Ingesting human medicines or being in prolonged contact with them can be particularly dangerous for pets, even being fatal in some cases. The AniCura Vetsia Veterinary Hospital warns of the possible consequences.
Image provided by AniCura Vetsia Veterinary Hospital
The medicines for human usesuch as tablets, syrups, hormonal sprays, cortisol-based ointments or pain relievers, they may have important repercussions in pet health.
Many people self-medicate their pets out of ignorance or to save time and money, which may be particularly harmful.
“It is important to remind citizens of the influence they have on the health of pets. Treating your pet well also means being aware of the effects that the products (especially medicines) you use for yourself can have on your health,” he explains. José Gómez, Medical Manager of AniCura Iberia.

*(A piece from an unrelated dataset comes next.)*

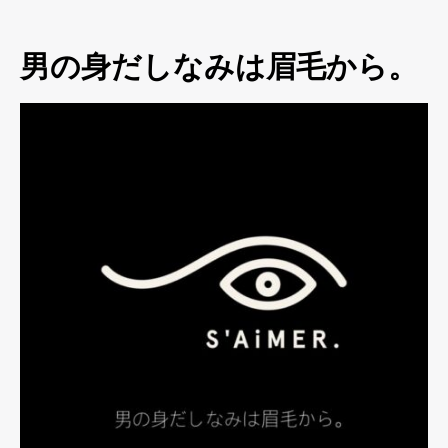
男の身だしなみは眉毛から。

What are the risks of human drug ingestion?
From AniCura Vetsia Veterinary Hospital they explain that they attend to more than one case per month related to intoxication by accidental or intentional administration of drugs for human use in dogs or cats.
Thus, they indicate that the metabolism of pets is different from ours and that the tolerance or elimination times of the drugs are therefore different.
And “self-medication” is a risk of potentially lethal consequences.
“The patient may suffer side effects, poisoning or different adverse reactions because the active principle is not adequate or because the dose is not adequate,” he clarifies. María Rodríguez, Practice Manager of AniCura Vetsia.
According to Rodriguez, the consequences they can be multipledepending on the active principle and the dose.
From, and among others:
- Liver poisoning for paracetamol
- Gastric ulcers by ingestion of ibuprofen.
- Neurological changes for consumption of narcotics.
He consumed 21 ibuprofen tablets
This is one of the cases AniCura vets have recently treated.
A two-year-old spayed female ingested 21 100 mg pediatric ibuprofen tablets.
And although he had no clinical signs and the physical examination was unremarkable, he was induced to vomit with apmorphine and was admitted for a day.
What about prolonged contact with human medicines?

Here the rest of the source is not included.